Data increasingly suggest trade tensions are weighing on economic confidence, globally and in the United States.
A Federal Reserve Bank of New York manufacturing survey registered its worst drop ever on Monday, which many economists blamed on Mr. Trump’s threats earlier this month to impose tariffs on Mexican imports as punishment for failing to curb illegal immigration. While those tariffs were averted, the chance that Mr. Trump could make a similar move against another trading partner has caught the attention of global companies and foreign leaders.
The trade war is having “a much bigger impact” on business hiring and investment in the United States than most analysts think, Deutsche Bank wrote in a research note on Monday. Several measures of policy uncertainty, compiled by economists Scott R. Baker of Northwestern University, Nicholas Bloom of Stanford University and Steven J. Davis of the University of Chicago, have spiked with the increased tensions.
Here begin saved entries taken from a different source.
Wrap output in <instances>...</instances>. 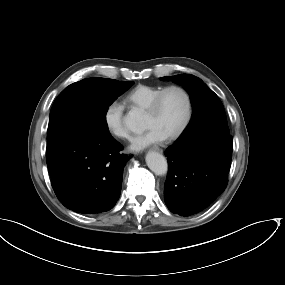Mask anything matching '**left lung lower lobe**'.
Segmentation results:
<instances>
[{
  "mask_svg": "<svg viewBox=\"0 0 285 285\" xmlns=\"http://www.w3.org/2000/svg\"><path fill=\"white\" fill-rule=\"evenodd\" d=\"M232 150V136L223 133L200 134L169 146L164 184L168 209L186 217L215 201L227 186Z\"/></svg>",
  "mask_w": 285,
  "mask_h": 285,
  "instance_id": "1",
  "label": "left lung lower lobe"
}]
</instances>
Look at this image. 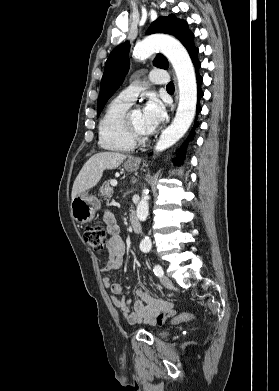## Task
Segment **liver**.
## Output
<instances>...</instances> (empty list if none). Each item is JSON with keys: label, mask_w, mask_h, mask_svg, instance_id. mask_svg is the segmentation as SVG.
Instances as JSON below:
<instances>
[{"label": "liver", "mask_w": 279, "mask_h": 391, "mask_svg": "<svg viewBox=\"0 0 279 391\" xmlns=\"http://www.w3.org/2000/svg\"><path fill=\"white\" fill-rule=\"evenodd\" d=\"M126 158V155L115 152H101L93 155L84 164L74 181L71 193L72 200L80 193L96 186L104 170L118 168Z\"/></svg>", "instance_id": "obj_1"}]
</instances>
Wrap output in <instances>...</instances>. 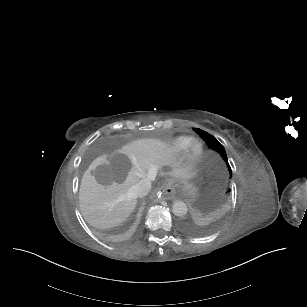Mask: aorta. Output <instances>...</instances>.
Instances as JSON below:
<instances>
[{"instance_id": "762f6f07", "label": "aorta", "mask_w": 307, "mask_h": 307, "mask_svg": "<svg viewBox=\"0 0 307 307\" xmlns=\"http://www.w3.org/2000/svg\"><path fill=\"white\" fill-rule=\"evenodd\" d=\"M188 211L187 205L182 201H175L172 207V212L176 216H184Z\"/></svg>"}]
</instances>
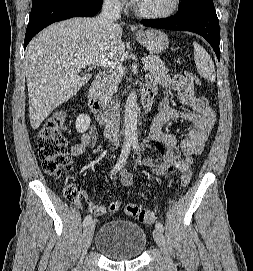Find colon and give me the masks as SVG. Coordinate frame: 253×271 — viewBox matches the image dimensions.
<instances>
[{"mask_svg": "<svg viewBox=\"0 0 253 271\" xmlns=\"http://www.w3.org/2000/svg\"><path fill=\"white\" fill-rule=\"evenodd\" d=\"M191 76V74H189ZM68 114L66 111L53 113L44 123L37 136V148L41 160L42 169L45 173L62 181L72 167V159L68 153V141L64 135ZM191 173L185 172L180 179L181 186L185 187L190 183ZM64 195L70 202H77L81 196L80 188L69 183L64 188ZM121 203L114 200L109 204V211H119ZM124 212L137 219L141 223L152 224L156 219L153 210L146 209L137 204H126Z\"/></svg>", "mask_w": 253, "mask_h": 271, "instance_id": "obj_1", "label": "colon"}]
</instances>
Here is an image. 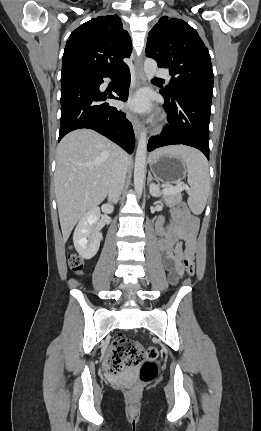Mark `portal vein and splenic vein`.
<instances>
[{
  "label": "portal vein and splenic vein",
  "mask_w": 261,
  "mask_h": 431,
  "mask_svg": "<svg viewBox=\"0 0 261 431\" xmlns=\"http://www.w3.org/2000/svg\"><path fill=\"white\" fill-rule=\"evenodd\" d=\"M94 185H97V183H94ZM185 189H187V188H185ZM181 190H183V187L181 185H177L175 187H173V186H165L163 188V193H175V192H179Z\"/></svg>",
  "instance_id": "portal-vein-and-splenic-vein-1"
}]
</instances>
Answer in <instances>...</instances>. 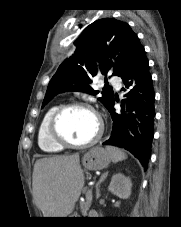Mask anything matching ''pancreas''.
<instances>
[{
	"mask_svg": "<svg viewBox=\"0 0 181 227\" xmlns=\"http://www.w3.org/2000/svg\"><path fill=\"white\" fill-rule=\"evenodd\" d=\"M90 205H91V202L90 200L88 199V197H86V201L85 202H81L80 203V210H81V213L84 217H86L87 215V212L90 208Z\"/></svg>",
	"mask_w": 181,
	"mask_h": 227,
	"instance_id": "1",
	"label": "pancreas"
}]
</instances>
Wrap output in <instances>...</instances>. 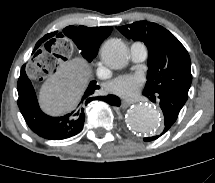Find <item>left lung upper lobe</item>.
Returning <instances> with one entry per match:
<instances>
[{"mask_svg":"<svg viewBox=\"0 0 215 183\" xmlns=\"http://www.w3.org/2000/svg\"><path fill=\"white\" fill-rule=\"evenodd\" d=\"M118 30L127 38L143 41L148 48L149 69L143 93L170 92L186 101L192 81L191 62L180 41L162 26L146 21L120 26Z\"/></svg>","mask_w":215,"mask_h":183,"instance_id":"left-lung-upper-lobe-1","label":"left lung upper lobe"}]
</instances>
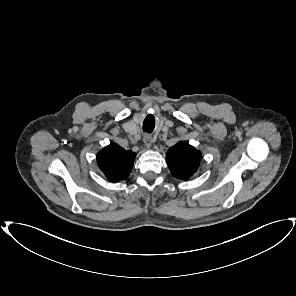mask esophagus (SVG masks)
I'll return each mask as SVG.
<instances>
[{
    "label": "esophagus",
    "instance_id": "esophagus-1",
    "mask_svg": "<svg viewBox=\"0 0 296 296\" xmlns=\"http://www.w3.org/2000/svg\"><path fill=\"white\" fill-rule=\"evenodd\" d=\"M143 141L147 148H150L153 142L152 137L148 134L144 135Z\"/></svg>",
    "mask_w": 296,
    "mask_h": 296
}]
</instances>
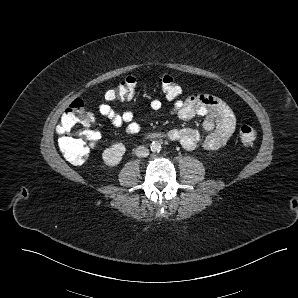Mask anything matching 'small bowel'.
I'll list each match as a JSON object with an SVG mask.
<instances>
[{
  "label": "small bowel",
  "mask_w": 298,
  "mask_h": 298,
  "mask_svg": "<svg viewBox=\"0 0 298 298\" xmlns=\"http://www.w3.org/2000/svg\"><path fill=\"white\" fill-rule=\"evenodd\" d=\"M105 98L107 101H114L106 95ZM149 107L158 112L163 108V103L159 99H152ZM97 111L113 126H125L127 134L138 133L146 121L145 117L137 121L136 114L130 110L118 112L107 102L100 103ZM169 112L185 121L196 116L203 118L202 129L207 133L204 137L193 128L172 129L167 132L171 140L180 142L186 150H194L199 145L207 150H217L227 143L236 126V118L231 108L222 99L210 94L200 93L178 99Z\"/></svg>",
  "instance_id": "small-bowel-1"
}]
</instances>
On Tuesday, Mr. Trump said in a tweet that he had spoken by phone to President Xi Jinping of China and that the two leaders would have an “extended” meeting next week at the G-20 summit in Japan. Those comments could help calm global trade fears, which had risen after the United States accused China of breaking a trade deal last month and Mr. Trump raised tariffs on $200 billion worth of Chinese goods as punishment.
But no agreement is guaranteed, and Mr. Trump has threatened to impose tariffs on an additional $300 billion of Chinese goods if Mr. Xi does not agree to the original deal. The president has already placed import taxes on $250 billion worth of products from China and has hit trading partners with steel and aluminum tariffs and threatened tariffs on foreign autos from Europe and Japan.
The World Bank cut its forecast for global growth by 0.3 percentage points for this year in response to unexpected weakness in trade and manufacturing across advanced and developing economies. Global trade growth has slowed to its lowest rate since the 2008 financial crisis as exports from Europe and Japan have plummeted, particularly to China.
The bank noted that heightened policy uncertainty, including trade tensions, have been accompanied by slowing global investment and weakening confidence. It warned in a report this month that risks to its outlook are “firmly on the downside, in part reflecting the possibility of destabilizing policy developments, including a further escalation of trade tensions between major economies.”